Retrieval-augmented generation connects generative AI to enterprise data. However, without a proper RAG data pipeline, the RAG system might not find the most accurate data to answer user queries.

Data quality is paramount in RAG systems. Therefore, building a successful RAG application includes data preprocessing tasks, such as content filtering, text normalization, chunking, metadata tagging and embedding generation.

To ensure proper data preparation, RAG development teams must understand how RAG makes data searchable, explore data preprocessing strategies such as chunking methods, and learn how to build a RAG data pipeline -- from selecting and cleaning data to embedding and storing it in a vector database.

How RAG makes data searchable RAG helps generative AI services access external data by using a vector store or database with some search mechanisms. First, to add unstructured data -- such as a document -- into a vector store, teams need to embed the data through an embedding model. An embedding converts text into numerical vectors -- a list of decimals that represent text, such as words or sentences, in a way a computer can understand. For example, consider the following paragraph from a document: We launched Copilot last week, and adoption has been stellar. Early metrics show a 32% drop in ticket volume and a 27% jump in self-service resolution within the first 48 hours. Finance estimates an annual savings of $1.4 million if the trend holds. Embedding this paragraph into vectors that represent the text looks like this: [0.81, -0.23, 0.45, 0.12, -0.67, 0.94, 0.30, -0.55, 0.76, 0.10] This is a highly simplified example; for instance, if teams used an embedding model such as OpenAI's text-embedding-3-small, it would output a 1536-dimensional vector. Multiple embedding models are available from different providers. Hugging Face has an embedding leaderboard that shows the strengths and weaknesses of different embedding models. These vectors and the original text are stored in a vector store such as Pinecone or Weaviate. The data in the vector store could look something like this: { "id": "unique-id-123", "values": [0.81, -0.23, ..., 0.789], // the vector (embedding) "metadata": { "text": "We launched Copilot last week and adoption has been stellar….", "source": "Document A", "page": 3 } } When a user wants to ask a question related to the data, it sends the prompt through an orchestrator -- such as LangGraph, LangChain or Semantic Kernel -- that then sends a request to the vector store using a search method. The search method could return two or more chunks of relevant content and provide this information to the large language model (LLM) that generates an answer to the user.

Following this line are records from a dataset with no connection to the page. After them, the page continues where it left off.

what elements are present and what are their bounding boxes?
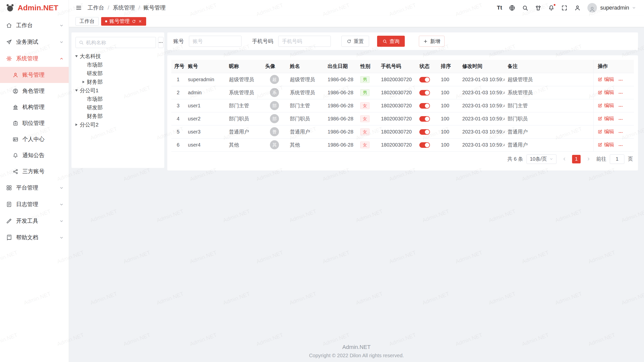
- edit-button[interactable]: 编辑: [598, 115, 614, 122]
- breadcrumb-item[interactable]: 系统管理: [113, 4, 135, 12]
- tree-node[interactable]: 分公司1: [75, 86, 160, 95]
- app-logo[interactable]: Admin.NET: [0, 0, 69, 16]
- add-button[interactable]: 新增: [419, 36, 445, 47]
- sidebar-item-org-manage[interactable]: 机构管理: [0, 99, 69, 115]
- menu-collapse-icon[interactable]: [75, 5, 82, 11]
- post-icon: [13, 120, 18, 126]
- cell-account: user4: [185, 138, 226, 151]
- more-actions-button[interactable]: [618, 130, 623, 135]
- avatar[interactable]: [587, 3, 597, 13]
- sidebar-item-workbench[interactable]: 工作台: [0, 17, 69, 34]
- edit-button[interactable]: 编辑: [598, 89, 614, 96]
- sidebar-item-help-docs[interactable]: 帮助文档: [0, 229, 69, 246]
- status-toggle[interactable]: [419, 90, 430, 96]
- page-size-select[interactable]: 10条/页: [527, 154, 556, 164]
- user-icon[interactable]: [574, 5, 581, 11]
- cell-remark: 部门职员: [505, 112, 594, 125]
- sidebar-item-label: 角色管理: [22, 87, 45, 95]
- tree-node[interactable]: 大名科技: [75, 52, 160, 61]
- tabs-bar: 工作台账号管理: [69, 16, 644, 27]
- sidebar-item-account-manage[interactable]: 账号管理: [0, 67, 69, 83]
- tree-node[interactable]: 财务部: [75, 112, 160, 120]
- sidebar-item-platform-manage[interactable]: 平台管理: [0, 179, 69, 196]
- cell-phone: 18020030720: [378, 125, 416, 138]
- breadcrumb-item[interactable]: 工作台: [88, 4, 104, 12]
- tree-node[interactable]: 研发部: [75, 69, 160, 78]
- tab-workbench[interactable]: 工作台: [75, 17, 99, 26]
- org-search-input[interactable]: [86, 40, 153, 46]
- language-icon[interactable]: [509, 5, 515, 11]
- more-actions-button[interactable]: [618, 143, 623, 148]
- sidebar-item-system-manage[interactable]: 系统管理: [0, 50, 69, 67]
- sidebar-item-label: 三方账号: [22, 168, 45, 175]
- more-actions-button[interactable]: [618, 104, 623, 109]
- status-toggle[interactable]: [419, 103, 430, 109]
- gender-tag: 女: [360, 142, 370, 148]
- cell-avatar: 系: [262, 86, 287, 99]
- cell-actions: 编辑: [594, 73, 634, 86]
- status-toggle[interactable]: [419, 77, 430, 82]
- status-toggle[interactable]: [419, 129, 430, 135]
- notification-badge: [553, 4, 556, 6]
- phone-filter-label: 手机号码: [252, 38, 273, 45]
- tree-caret-icon[interactable]: [75, 123, 77, 126]
- sidebar-item-third-account[interactable]: 三方账号: [0, 163, 69, 179]
- theme-icon[interactable]: [535, 5, 541, 11]
- goto-suffix: 页: [628, 156, 633, 162]
- account-filter-input[interactable]: [189, 36, 242, 47]
- reset-button[interactable]: 重置: [341, 36, 369, 47]
- search-button[interactable]: 查询: [377, 36, 405, 47]
- cell-nickname: 部门职员: [226, 112, 262, 125]
- fullscreen-icon[interactable]: [561, 5, 568, 11]
- gender-tag: 女: [360, 102, 370, 109]
- close-icon[interactable]: [138, 19, 142, 23]
- phone-filter-input[interactable]: [278, 36, 331, 47]
- edit-button[interactable]: 编辑: [598, 76, 614, 83]
- tree-node[interactable]: 财务部: [75, 78, 160, 86]
- total-count: 共 6 条: [507, 156, 523, 162]
- cell-sort: 100: [438, 138, 459, 151]
- goto-page-input[interactable]: [610, 154, 624, 164]
- tree-caret-icon[interactable]: [75, 89, 78, 92]
- sidebar-item-profile-center[interactable]: 个人中心: [0, 131, 69, 147]
- sidebar-item-label: 个人中心: [22, 135, 45, 143]
- font-size-icon[interactable]: Tt: [497, 5, 502, 11]
- sidebar-item-position-manage[interactable]: 职位管理: [0, 115, 69, 131]
- more-actions-button[interactable]: [618, 78, 623, 83]
- share-icon: [13, 169, 18, 174]
- page-1-button[interactable]: 1: [572, 155, 581, 163]
- username[interactable]: superadmin: [600, 5, 629, 11]
- status-toggle[interactable]: [419, 116, 430, 122]
- notification-button[interactable]: [548, 5, 554, 11]
- status-toggle[interactable]: [419, 142, 430, 148]
- search-icon: [382, 39, 387, 44]
- tree-caret-icon[interactable]: [83, 81, 85, 83]
- cell-account: admin: [185, 86, 226, 99]
- edit-button[interactable]: 编辑: [598, 102, 614, 109]
- more-actions-button[interactable]: [618, 117, 623, 122]
- cell-index: 4: [171, 112, 185, 125]
- sidebar-item-log-manage[interactable]: 日志管理: [0, 196, 69, 213]
- refresh-icon[interactable]: [132, 19, 136, 23]
- edit-button[interactable]: 编辑: [598, 141, 614, 148]
- tree-node[interactable]: 分公司2: [75, 120, 160, 129]
- sidebar-item-role-manage[interactable]: 角色管理: [0, 83, 69, 99]
- sidebar-item-dev-tools[interactable]: 开发工具: [0, 213, 69, 229]
- tree-node[interactable]: 研发部: [75, 103, 160, 112]
- sidebar-item-notice[interactable]: 通知公告: [0, 147, 69, 163]
- sidebar-item-business-test[interactable]: 业务测试: [0, 34, 69, 50]
- chevron-down-icon[interactable]: [632, 6, 636, 10]
- cell-gender: 女: [357, 138, 378, 151]
- search-icon[interactable]: [522, 5, 528, 11]
- tree-node[interactable]: 市场部: [75, 95, 160, 103]
- edit-button[interactable]: 编辑: [598, 128, 614, 135]
- tree-caret-icon[interactable]: [75, 55, 78, 57]
- column-header: 头像: [262, 60, 287, 73]
- more-actions-button[interactable]: [618, 91, 623, 96]
- gender-tag: 女: [360, 115, 370, 122]
- org-more-button[interactable]: [158, 37, 164, 48]
- tab-account-manage[interactable]: 账号管理: [101, 17, 146, 26]
- tree-node[interactable]: 市场部: [75, 61, 160, 69]
- next-page-button[interactable]: [584, 155, 593, 163]
- prev-page-button[interactable]: [560, 155, 569, 163]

The need for data chunking Chunking is a standard preprocessing method that turns a data set into smaller sections, called chunks. Since vector stores cannot store all the original data, it must be split into chunks. For instance, the Copilot paragraph could be chunked into two sections: Chunk 1: We launched Copilot last week, and adoption has been stellar. Chunk 2: Early metrics show a 32% drop in ticket volume and a 27% jump in self-service resolution within the first 48 hours. Finance estimates an annual savings of $1.4 million if the trend holds. The problem with this chunking approach is that some chunks might lose their original meaning. For example, if a user asked about Copilot in the RAG system, the search mechanism would only return the first chunk, not the second one, since there is no correlation between the two. The user doesn't get the added context and information about Copilot adoption without the second chunk. This is where chunking strategies can help chunk data to fit into the vector store and retain its original meaning in a RAG engine.

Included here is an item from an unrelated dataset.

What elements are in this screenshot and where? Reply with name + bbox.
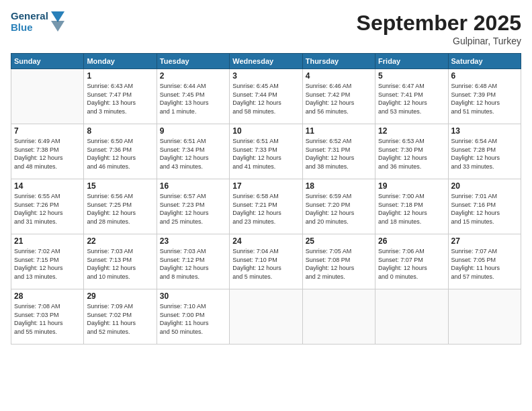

4 chunking strategies Without proper strategies, RAG systems can chunk data incorrectly. Different chunking methods are available, including fixed-size chunking, variable-size chunking based on content, rule-based chunking and sliding window chunking. 1. Fixed-size chunking This method involves dividing text into equal-sized segments, such as 400 words or 800 characters per chunk, regardless of the content. 2. Variable-size chunking based on content Here, the text is split according to natural boundaries, such as sentence-ending punctuation, line breaks or structural cues, identified by natural language processing (NLP) tools that analyze document layout and meaning. 3. Rule-based chunking This approach relies on the document's intrinsic structure or linguistic boundaries. Typical methods include chunking by sentences or paragraphs using predefined rules. 4. Sliding window chunking This technique produces overlapping chunks by sliding a fixed-size window through the text with a set size. For example, each chunk might contain 500 words, with the next chunk starting 300 words in to create a 200-word overlap between chunks. For the Copilot paragraph, a sliding window or rule-based approach would ensure that the paragraph would not lose its meaning since both pieces of content would be available in the same chunk.